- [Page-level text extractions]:
◇ ◇ ◇ ◇ ◇ ◇ ◇
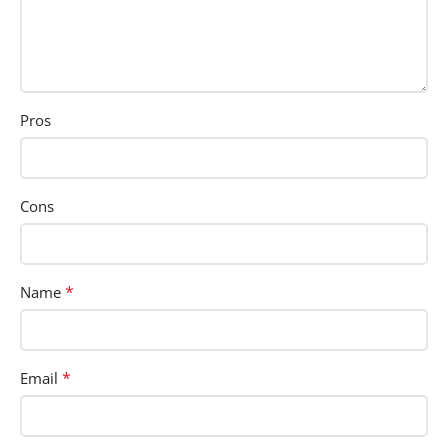
Pros
Cons
*
Name
*
Email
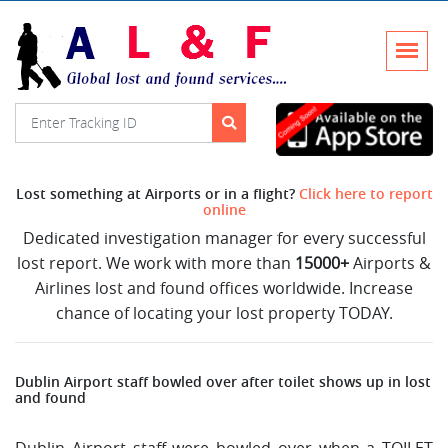
Lost something at Airports or in a flight?
Click here to report
online
Dedicated investigation manager for every successful
lost report. We work with more than
15000+
Airports &
Airlines lost and found offices worldwide. Increase
chance of locating your lost property TODAY.
Dublin Airport staff bowled over after toilet shows up in lost
and found
Dublin Airport staff were bowled over when a TOILET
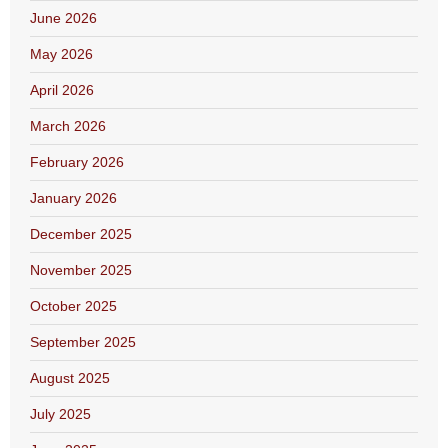
June 2026
May 2026
April 2026
March 2026
February 2026
January 2026
December 2025
November 2025
October 2025
September 2025
August 2025
July 2025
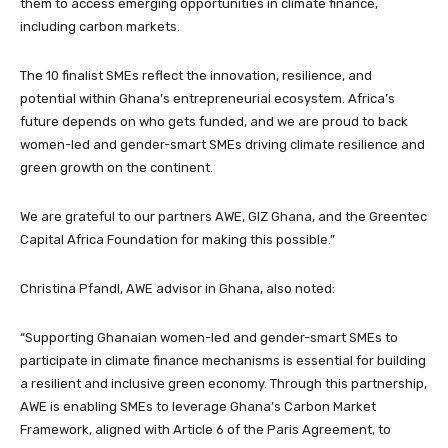
them to access emerging opportunities in climate finance,
including carbon markets.
The 10 finalist SMEs reflect the innovation, resilience, and
potential within Ghana’s entrepreneurial ecosystem. Africa’s
future depends on who gets funded, and we are proud to back
women-led and gender-smart SMEs driving climate resilience and
green growth on the continent.
We are grateful to our partners AWE, GIZ Ghana, and the Greentec
Capital Africa Foundation for making this possible.”
Christina Pfandl, AWE advisor in Ghana, also noted:
“Supporting Ghanaian women-led and gender-smart SMEs to
participate in climate finance mechanisms is essential for building
a resilient and inclusive green economy. Through this partnership,
AWE is enabling SMEs to leverage Ghana’s Carbon Market
Framework, aligned with Article 6 of the Paris Agreement, to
◇ ◇ ◇ ◇ ◇ ◇ ◇
- [TO DO]: Please write out every record above exactly, but leave the pictures out.

- [ANSWER TO THIS EXERCISE]:
Pros
Cons
*
Name
*
Email
Lost something at Airports or in a flight?
Click here to report
online
Dedicated investigation manager for every successful
lost report. We work with more than
15000+
Airports &
Airlines lost and found offices worldwide. Increase
chance of locating your lost property TODAY.
Dublin Airport staff bowled over after toilet shows up in lost
and found
Dublin Airport staff were bowled over when a TOILET
June 2026
May 2026
April 2026
March 2026
February 2026
January 2026
December 2025
November 2025
October 2025
September 2025
August 2025
July 2025
them to access emerging opportunities in climate finance,
including carbon markets.
The 10 finalist SMEs reflect the innovation, resilience, and
potential within Ghana’s entrepreneurial ecosystem. Africa’s
future depends on who gets funded, and we are proud to back
women-led and gender-smart SMEs driving climate resilience and
green growth on the continent.
We are grateful to our partners AWE, GIZ Ghana, and the Greentec
Capital Africa Foundation for making this possible.”
Christina Pfandl, AWE advisor in Ghana, also noted:
“Supporting Ghanaian women-led and gender-smart SMEs to
participate in climate finance mechanisms is essential for building
a resilient and inclusive green economy. Through this partnership,
AWE is enabling SMEs to leverage Ghana’s Carbon Market
Framework, aligned with Article 6 of the Paris Agreement, to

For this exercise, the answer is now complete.